■ **YOUR OBJECTIVE**
From the records below, copy the lines that include "Золото".

■ **INPUT MATERIAL**
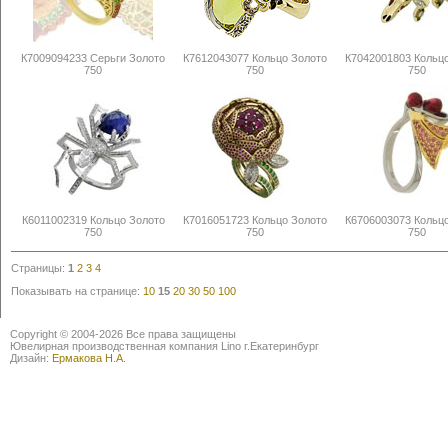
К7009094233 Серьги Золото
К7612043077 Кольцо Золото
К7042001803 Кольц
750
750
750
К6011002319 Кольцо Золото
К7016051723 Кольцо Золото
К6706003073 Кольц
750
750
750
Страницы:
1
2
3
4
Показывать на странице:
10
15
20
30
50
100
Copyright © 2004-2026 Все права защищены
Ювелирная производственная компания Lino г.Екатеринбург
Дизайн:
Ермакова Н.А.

---

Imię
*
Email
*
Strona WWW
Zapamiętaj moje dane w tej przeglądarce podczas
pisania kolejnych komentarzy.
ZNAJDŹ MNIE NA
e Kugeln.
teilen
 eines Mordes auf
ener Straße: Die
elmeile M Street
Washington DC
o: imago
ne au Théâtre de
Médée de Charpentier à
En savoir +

* * *

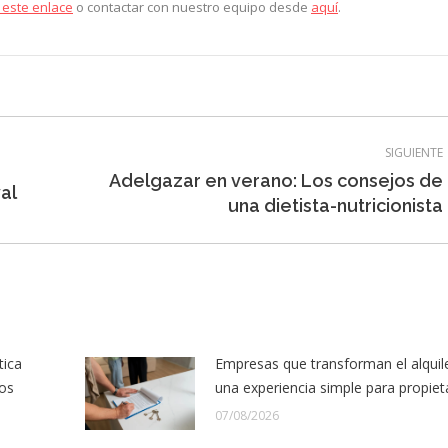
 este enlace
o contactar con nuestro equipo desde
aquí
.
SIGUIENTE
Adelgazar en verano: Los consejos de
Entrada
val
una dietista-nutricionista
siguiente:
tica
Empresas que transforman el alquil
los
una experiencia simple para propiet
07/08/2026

■ **WRITTEN SOLUTION**
К7009094233 Серьги Золото
К7612043077 Кольцо Золото
К6011002319 Кольцо Золото
К7016051723 Кольцо Золото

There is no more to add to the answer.